Look below for the line that has "Президент Эквадора ре"; output exactly from it through the line that has "Transfert de données​", and leave the pictures out.

(Provided material begins)

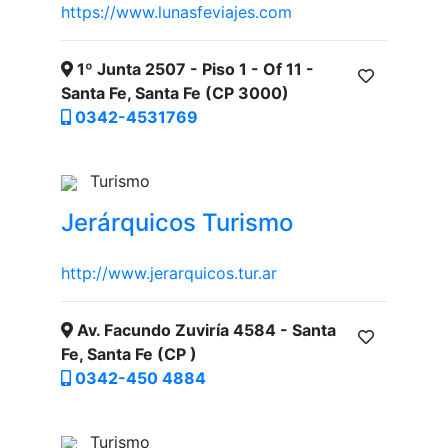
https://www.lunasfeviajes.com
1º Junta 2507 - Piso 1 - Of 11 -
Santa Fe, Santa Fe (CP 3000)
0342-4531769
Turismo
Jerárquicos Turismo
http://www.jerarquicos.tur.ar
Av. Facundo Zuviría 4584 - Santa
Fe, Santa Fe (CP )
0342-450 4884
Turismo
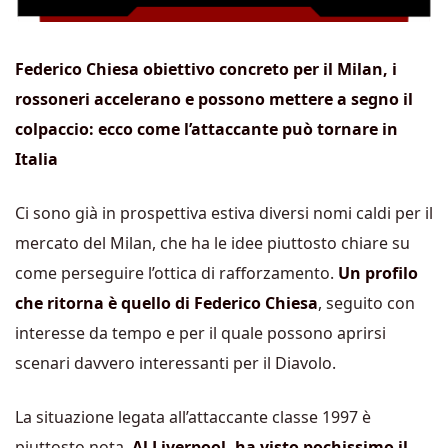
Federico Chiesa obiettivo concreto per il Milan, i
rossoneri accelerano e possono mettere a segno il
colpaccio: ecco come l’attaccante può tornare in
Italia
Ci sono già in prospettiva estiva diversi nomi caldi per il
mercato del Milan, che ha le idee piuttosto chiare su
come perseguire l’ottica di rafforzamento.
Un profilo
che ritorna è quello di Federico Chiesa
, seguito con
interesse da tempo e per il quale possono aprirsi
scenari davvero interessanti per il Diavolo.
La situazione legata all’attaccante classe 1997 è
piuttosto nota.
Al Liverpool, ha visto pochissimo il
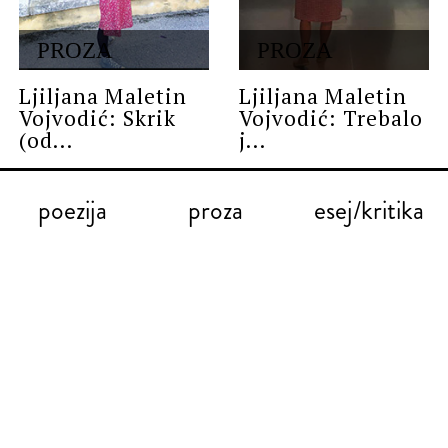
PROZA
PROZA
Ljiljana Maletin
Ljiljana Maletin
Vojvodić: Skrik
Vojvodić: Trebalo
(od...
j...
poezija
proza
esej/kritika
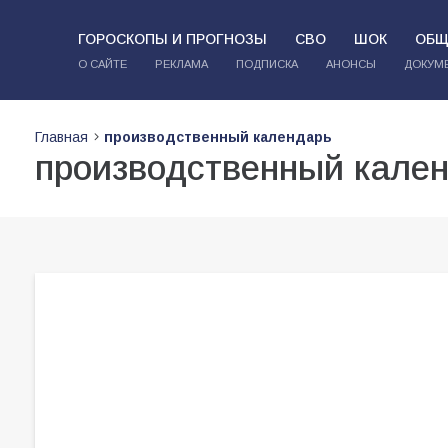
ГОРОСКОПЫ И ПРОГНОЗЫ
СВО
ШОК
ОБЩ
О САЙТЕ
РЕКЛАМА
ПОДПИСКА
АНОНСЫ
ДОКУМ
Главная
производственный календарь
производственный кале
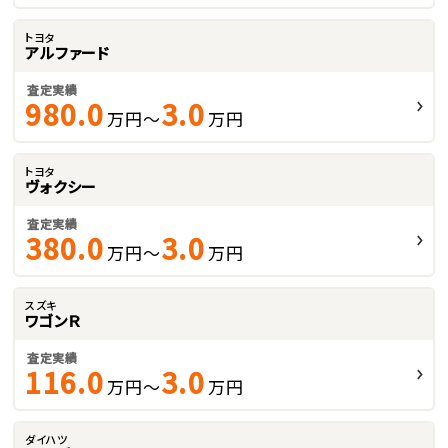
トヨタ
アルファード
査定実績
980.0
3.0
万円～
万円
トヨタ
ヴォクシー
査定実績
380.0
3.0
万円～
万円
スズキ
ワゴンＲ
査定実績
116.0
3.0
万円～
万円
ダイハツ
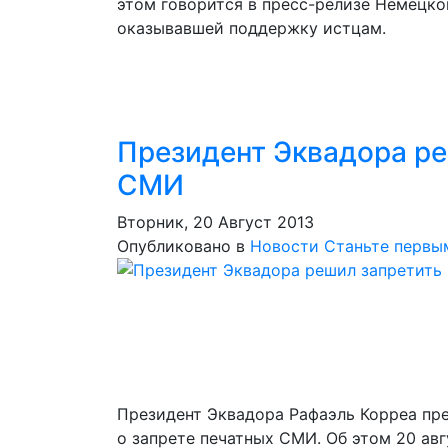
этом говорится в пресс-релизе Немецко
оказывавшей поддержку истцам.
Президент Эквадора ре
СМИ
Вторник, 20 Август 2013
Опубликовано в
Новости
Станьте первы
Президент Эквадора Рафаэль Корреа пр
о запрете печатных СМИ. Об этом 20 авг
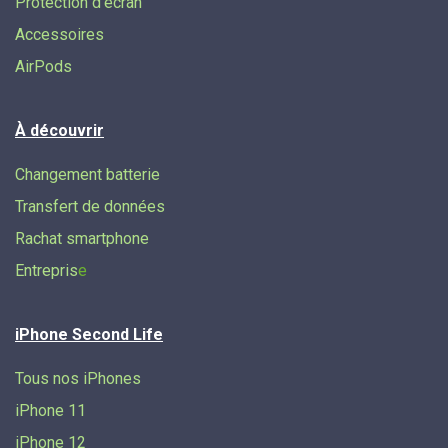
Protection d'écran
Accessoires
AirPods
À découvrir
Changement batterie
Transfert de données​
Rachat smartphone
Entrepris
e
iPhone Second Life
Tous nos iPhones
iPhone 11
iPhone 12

(Provided material ends)

§ Solution to the problem:
Президент Эквадора ре
СМИ
Вторник, 20 Август 2013
Опубликовано в
Новости
Станьте первы
Президент Эквадора Рафаэль Корреа пр
о запрете печатных СМИ. Об этом 20 авг
Protection d'écran
Accessoires
AirPods
À découvrir
Changement batterie
Transfert de données​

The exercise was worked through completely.